For what could it possibly mean to speak of the set of all signifiers? As soon as we attempt to designate such a set, we add a new signifier to the list: the "Other" (with a capital "O"). That signifier is not yet included within the set of all signifiers (figure 3.1).
Other ( )
Let us include that new signifier within the set. We change the set in so doing and can now justifiably rename it, as it no longer escapes the same set. Suppose we call it the "complete Other" (figure 3.2).
Complete Other (Other)
This new name, however, is not yet part of the set. To include it would involve changing the set, and once again call for a new name (figure 3.3).
Complete Other 2 ( Complete Other )
The process can be repeated endlessly, proving that the supposed set of all signifiers can never be complete."
In other words, there can be no set that contains all other sets. Something must escape. But what about a set where before nothing escapes? What about death?
Creation, in John W. Lango's account of Whitehead's Ontology, is opposite eternality. Or, to put this another way, "An entity is created if an only if it is not eternal" (77). For Lango, we can read Whitehead's ontology as having to do with objects interacting with other objects – a process Lango terms synonty. Being, as Lango puts it, "is, more appropriately, a relation between entities…Thus [Whitehead's] types of entity are defined by the principle that entities have being for one another (i.e., are synontic)" (1). But there is a primal difference between beings that are created and beings that are eternal. For Lango, "An entity is eternal if and only if it is synontic to every other entity and every other entity is synontic to it. An entity is created if and only if it is not synontic to some other entity or some other entity is not synontic to it" (77). Finitude can be read, then, as being a closed set of created objects; but only if we have an eternal object, only if we have something outside the closed set.

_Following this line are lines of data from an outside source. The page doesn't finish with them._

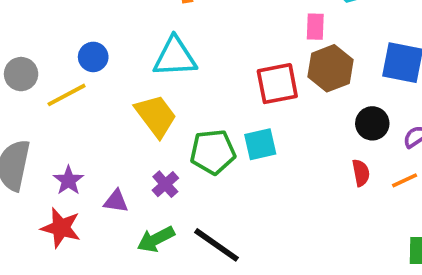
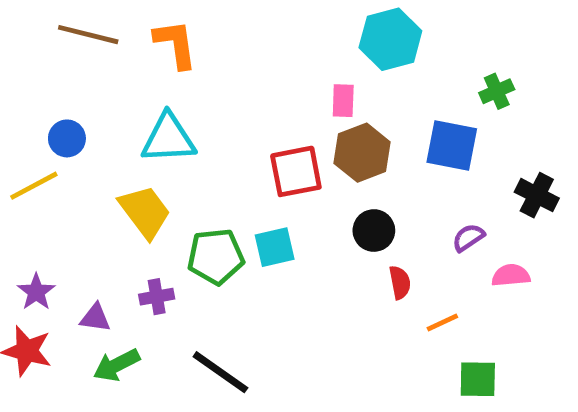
black circle: (372, 123) -> (374, 231), moved
orange line: (405, 180) -> (442, 323), moved
purple cross: (165, 184) -> (157, 297), turned 32
green arrow: (156, 239) -> (117, 365), moved

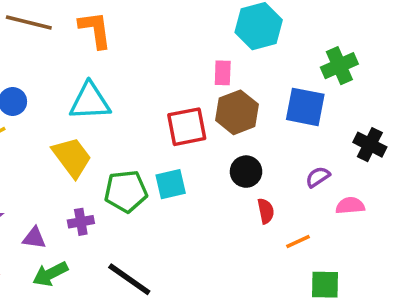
green cross: (497, 91) -> (339, 66), size x1.4

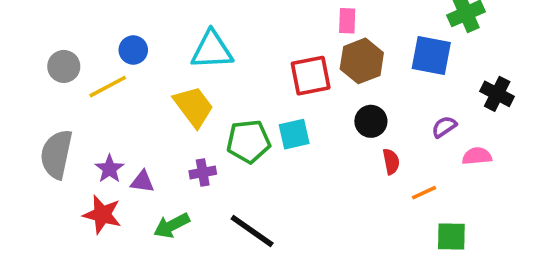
purple triangle: (34, 238) -> (142, 182), moved

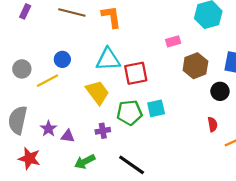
pink rectangle: (347, 21) -> (173, 41), moved, turned 72
red square: (311, 76) -> (136, 73), moved
black circle: (371, 121) -> (220, 91), moved
red star: (102, 215) -> (29, 158), moved

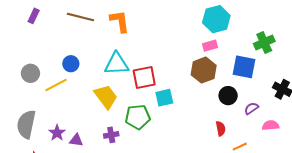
pink rectangle: (173, 41) -> (210, 46), moved
cyan square: (156, 108) -> (164, 98), moved

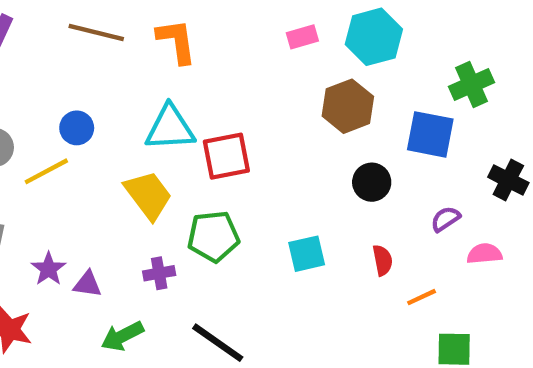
pink rectangle: (210, 46) -> (302, 37), moved
brown hexagon: (204, 70) -> (348, 106), moved
black circle: (228, 96) -> (372, 182), moved
cyan square: (164, 98) -> (307, 254), moved

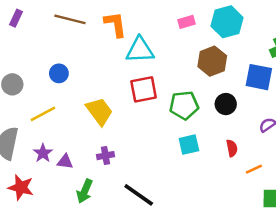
cyan triangle: (170, 128) -> (140, 50), moved
yellow line: (46, 171) -> (43, 114), moved
green pentagon: (213, 236) -> (184, 105), moved
green arrow: (122, 336) -> (85, 191), turned -40

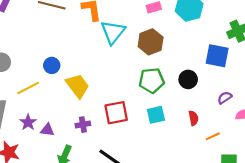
cyan triangle: (140, 50) -> (113, 32), turned -48
brown hexagon: (212, 61) -> (151, 42), moved
blue circle: (59, 73) -> (52, 65), moved
red square: (144, 89) -> (116, 113), moved

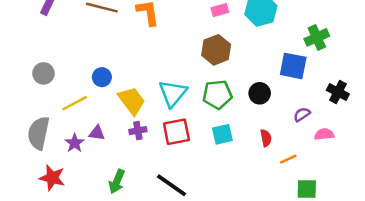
cyan triangle: (113, 32) -> (173, 93), moved
purple cross: (83, 125) -> (138, 131), moved
purple triangle: (47, 130) -> (97, 133), moved

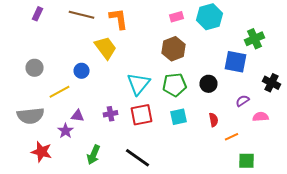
yellow trapezoid: (132, 101) -> (106, 48), moved
gray semicircle: (39, 133) -> (30, 116), turned -108
purple star: (75, 143) -> (66, 131), moved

Immortality or the eternal object is usually given to the gods. In the animal world death is a natural process that eventually overtakes most living tissue – or so I believed. I had heard of amoebas cheating death by replication but was not sure if this was the same thing as an eternal object, because in this process of replication there exists a time (t) where amoeba A is physically separate from amoeba B, even though they both share identical biological makeup. But recently I came across the hydra – a freshwater animal in the class Hydrozoa. What's interesting about the hydra is its ability to regenerate at the cellular level, making it seemingly immortal. According to Daniel E. Martinez in his article found here:
Escaping senescence, however, might be restricted to animals with simpler, dynamic bodies that can be constantly renewed from populations of stem cells. Given the tissue dynamics of hydra, over a period of four years somatic epithelial cells have divided on average 300 times and the whole hydra body may have been fully replaced at least 60 times. The evolution of more complex bodies with tissues and organs with a higher degree of specialization might have resulted in, or perhaps required, a loss of the capacity of renewal and thus permitted the evolution senescence. (224)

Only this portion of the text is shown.